Faith Corner - Vanguard Video
November 15, 2010 —
At a specially combined service,the unity of believers was the theme when members of three Christian on-campus organizations gathered together to glorify God.
“Anytime a group of Christians get together they have Christ in common. That connection is supernatural and it surpasses anything else,” said Nate Polzin, the pastor and speaker for Standing in the Gap.
The three groups — Standing in the Gap, Cru and His House — all had the opportunity to experience this connection during Unity Night.
Social work junior Beth Ambrose, a member of Standing in the Gap was happy to see the unity of the groups during worship.
“It’s great to see the body of Christ come together, especially on a college campus,” she said.
The night began with a mixer and games. In one game, two people took turns calling out a number and a body part and that number of people had to touch that part of their body. One example was the number 20 and bottom of feet, where 20 chosen people touch the bottom of their feet.
Following the games, members of the worship teams led the group in songs and opened with prayer. Polzin began the service with a message about freedom that comes from accountability with fellow believers. He said that if we confess our sins to one another, it takes away the power of secret shame and makes it a part of our testimony to help others dealing with the same thing.
“I’ve talked to a lot of people who thought they had done something so terrible that they couldn’t be forgiven, but Jesus says all,” said Polzin. “You’re free and cleansed. I’ve seen the weight roll off people and experienced it myself.”
He also said in his message that all sin is equal and everyone sins. By being honest with each other, we can help encourage each other.
“No one is better,” he said. “We’re all broken in some way.
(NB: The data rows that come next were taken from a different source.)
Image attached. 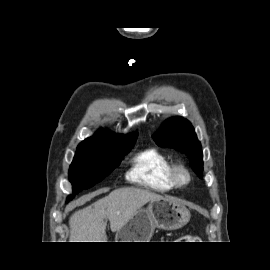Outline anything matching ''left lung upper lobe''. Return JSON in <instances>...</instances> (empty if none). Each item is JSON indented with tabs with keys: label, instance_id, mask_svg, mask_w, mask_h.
Returning a JSON list of instances; mask_svg holds the SVG:
<instances>
[{
	"label": "left lung upper lobe",
	"instance_id": "5c2ea615",
	"mask_svg": "<svg viewBox=\"0 0 270 270\" xmlns=\"http://www.w3.org/2000/svg\"><path fill=\"white\" fill-rule=\"evenodd\" d=\"M153 138L159 146L171 147L184 152L192 159L190 162L192 169L199 176H202L203 155L201 144L188 120L182 117L168 119Z\"/></svg>",
	"mask_w": 270,
	"mask_h": 270
}]
</instances>
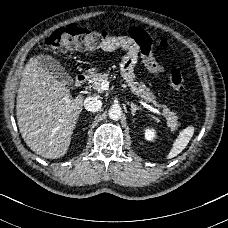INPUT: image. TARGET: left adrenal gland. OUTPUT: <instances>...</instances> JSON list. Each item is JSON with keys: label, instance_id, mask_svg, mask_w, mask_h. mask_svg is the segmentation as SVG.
Masks as SVG:
<instances>
[{"label": "left adrenal gland", "instance_id": "left-adrenal-gland-1", "mask_svg": "<svg viewBox=\"0 0 228 228\" xmlns=\"http://www.w3.org/2000/svg\"><path fill=\"white\" fill-rule=\"evenodd\" d=\"M128 105H130V107H131V113H132V115H135V112L137 111V110H139L140 108L137 106V105H135L133 102H131V103H127Z\"/></svg>", "mask_w": 228, "mask_h": 228}]
</instances>
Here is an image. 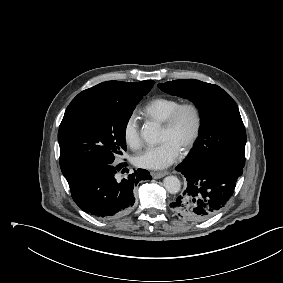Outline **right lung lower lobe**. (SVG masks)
Instances as JSON below:
<instances>
[{"mask_svg":"<svg viewBox=\"0 0 283 283\" xmlns=\"http://www.w3.org/2000/svg\"><path fill=\"white\" fill-rule=\"evenodd\" d=\"M126 164L89 165L65 176L75 203L86 213L112 218L129 212L134 203L133 190L141 180H151L147 170L138 169L118 181L115 174Z\"/></svg>","mask_w":283,"mask_h":283,"instance_id":"obj_1","label":"right lung lower lobe"}]
</instances>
Jesus is the cure, the answer for all of it.”
After the message, the combined worship teams closed the service with a few more songs and a prayer.
Ambrose said she would like to have more services like Unity Night.
“I wish we could do it more often and bring more people in,” she said. “It’s really encouraging to see so many Christians come out for a church service.”
Carolyn Payne, a literature and history junior and leader for Cru, said she appreciated the benefits of having Unity Night.
“It shows the campus we’re united as a whole with Christ at the center of all the groups,” she said.
She also mentioned that most of the people know each other from things outside of these groups.
“Everyone is so well connected as a group and gets connected in other groups, too,” she said. “Then, they all hang out with each other.”
Payne and Ambrose agreed that Unity Night was a great way for members of the different groups to get to hang out and meet each other.
“It’s neat to see there isn’t competition between the groups,” said Ambrose. “There’s a lot of love, friendship and fun.”